Bounding box prediction data:
[Start of section]

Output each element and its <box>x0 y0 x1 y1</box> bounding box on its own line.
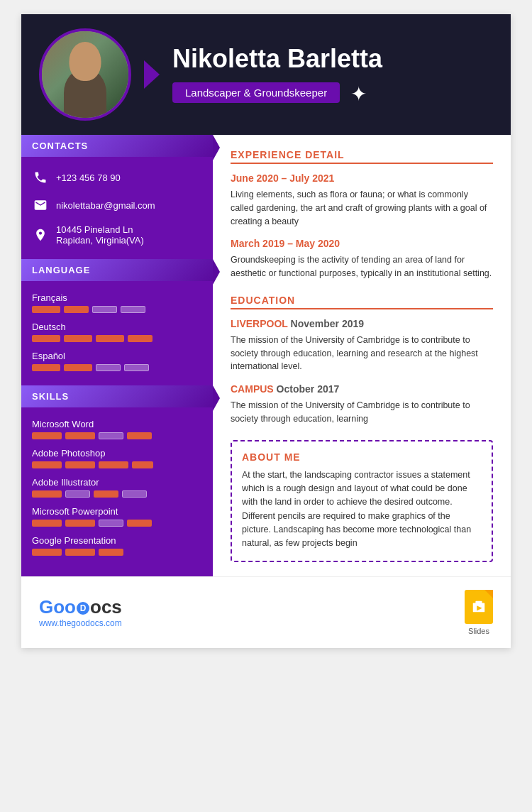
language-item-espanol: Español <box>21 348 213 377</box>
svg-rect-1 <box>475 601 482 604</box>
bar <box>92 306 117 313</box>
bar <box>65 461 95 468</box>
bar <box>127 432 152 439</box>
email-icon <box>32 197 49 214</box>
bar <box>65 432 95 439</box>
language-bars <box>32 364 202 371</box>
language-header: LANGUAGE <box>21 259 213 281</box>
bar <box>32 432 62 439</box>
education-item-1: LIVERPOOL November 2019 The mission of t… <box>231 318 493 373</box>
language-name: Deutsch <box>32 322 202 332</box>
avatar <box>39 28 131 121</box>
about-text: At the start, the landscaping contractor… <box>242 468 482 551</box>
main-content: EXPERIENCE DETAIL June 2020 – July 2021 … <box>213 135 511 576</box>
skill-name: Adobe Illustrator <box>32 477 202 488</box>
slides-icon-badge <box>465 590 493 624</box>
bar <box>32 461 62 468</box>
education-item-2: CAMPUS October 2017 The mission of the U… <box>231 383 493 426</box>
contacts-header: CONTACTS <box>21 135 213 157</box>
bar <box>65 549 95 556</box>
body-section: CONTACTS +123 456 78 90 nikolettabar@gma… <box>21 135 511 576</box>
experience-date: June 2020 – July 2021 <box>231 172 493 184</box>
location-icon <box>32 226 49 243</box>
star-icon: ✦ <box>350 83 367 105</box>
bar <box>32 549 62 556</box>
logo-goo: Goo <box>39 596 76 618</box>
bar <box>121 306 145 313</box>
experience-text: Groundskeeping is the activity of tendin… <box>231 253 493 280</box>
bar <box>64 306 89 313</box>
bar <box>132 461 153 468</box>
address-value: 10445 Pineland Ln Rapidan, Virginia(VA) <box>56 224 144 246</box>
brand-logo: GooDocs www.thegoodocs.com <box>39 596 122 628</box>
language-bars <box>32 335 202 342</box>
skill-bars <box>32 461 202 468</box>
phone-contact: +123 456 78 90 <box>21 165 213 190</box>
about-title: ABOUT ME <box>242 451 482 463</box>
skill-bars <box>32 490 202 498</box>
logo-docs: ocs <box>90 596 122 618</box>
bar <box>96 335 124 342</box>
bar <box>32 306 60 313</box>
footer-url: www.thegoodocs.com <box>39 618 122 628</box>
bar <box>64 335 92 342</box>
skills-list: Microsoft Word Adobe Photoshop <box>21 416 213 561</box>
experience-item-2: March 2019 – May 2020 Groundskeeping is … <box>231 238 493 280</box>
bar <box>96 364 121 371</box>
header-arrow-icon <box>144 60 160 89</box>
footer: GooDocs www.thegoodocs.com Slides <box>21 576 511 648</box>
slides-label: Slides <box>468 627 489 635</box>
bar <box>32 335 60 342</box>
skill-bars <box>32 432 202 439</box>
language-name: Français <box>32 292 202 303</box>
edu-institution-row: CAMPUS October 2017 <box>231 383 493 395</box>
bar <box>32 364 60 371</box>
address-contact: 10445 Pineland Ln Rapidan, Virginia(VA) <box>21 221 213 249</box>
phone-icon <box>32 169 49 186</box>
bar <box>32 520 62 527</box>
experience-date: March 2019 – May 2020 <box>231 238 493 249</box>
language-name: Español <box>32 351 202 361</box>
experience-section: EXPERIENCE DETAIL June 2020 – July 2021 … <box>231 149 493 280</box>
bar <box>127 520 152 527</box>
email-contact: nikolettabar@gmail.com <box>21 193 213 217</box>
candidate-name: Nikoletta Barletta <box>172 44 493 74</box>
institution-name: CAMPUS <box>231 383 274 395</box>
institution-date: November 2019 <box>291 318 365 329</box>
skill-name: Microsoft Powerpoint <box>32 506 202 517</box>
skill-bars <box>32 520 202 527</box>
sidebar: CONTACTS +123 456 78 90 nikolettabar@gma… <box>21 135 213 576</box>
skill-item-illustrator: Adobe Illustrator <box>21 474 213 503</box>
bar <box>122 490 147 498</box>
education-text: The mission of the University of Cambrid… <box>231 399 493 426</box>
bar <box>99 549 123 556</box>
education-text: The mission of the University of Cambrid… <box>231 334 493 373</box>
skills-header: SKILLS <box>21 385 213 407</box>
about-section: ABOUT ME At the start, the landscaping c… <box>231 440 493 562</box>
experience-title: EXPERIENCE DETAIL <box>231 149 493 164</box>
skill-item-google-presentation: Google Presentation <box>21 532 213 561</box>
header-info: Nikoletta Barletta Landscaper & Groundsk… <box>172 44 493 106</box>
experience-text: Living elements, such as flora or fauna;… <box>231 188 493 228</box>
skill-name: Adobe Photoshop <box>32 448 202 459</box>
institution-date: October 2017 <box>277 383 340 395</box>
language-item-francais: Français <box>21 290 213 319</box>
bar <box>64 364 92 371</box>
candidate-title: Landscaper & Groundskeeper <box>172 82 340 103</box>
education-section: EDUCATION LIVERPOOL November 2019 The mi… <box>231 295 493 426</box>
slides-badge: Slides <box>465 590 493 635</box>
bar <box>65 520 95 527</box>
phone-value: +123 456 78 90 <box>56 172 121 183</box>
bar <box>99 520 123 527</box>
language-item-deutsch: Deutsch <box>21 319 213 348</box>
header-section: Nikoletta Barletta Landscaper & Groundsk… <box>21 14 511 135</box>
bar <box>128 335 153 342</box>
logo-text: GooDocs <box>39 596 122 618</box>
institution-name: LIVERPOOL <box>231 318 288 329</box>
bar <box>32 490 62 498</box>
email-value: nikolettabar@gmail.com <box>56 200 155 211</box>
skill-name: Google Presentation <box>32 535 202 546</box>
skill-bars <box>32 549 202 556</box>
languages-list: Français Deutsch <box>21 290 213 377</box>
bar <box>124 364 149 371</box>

[End of section]

Return each line from the data where the string "Deutsch" can be found.

language-name: Deutsch <box>32 322 202 332</box>
language-item-deutsch: Deutsch <box>21 319 213 348</box>
languages-list: Français Deutsch <box>21 290 213 377</box>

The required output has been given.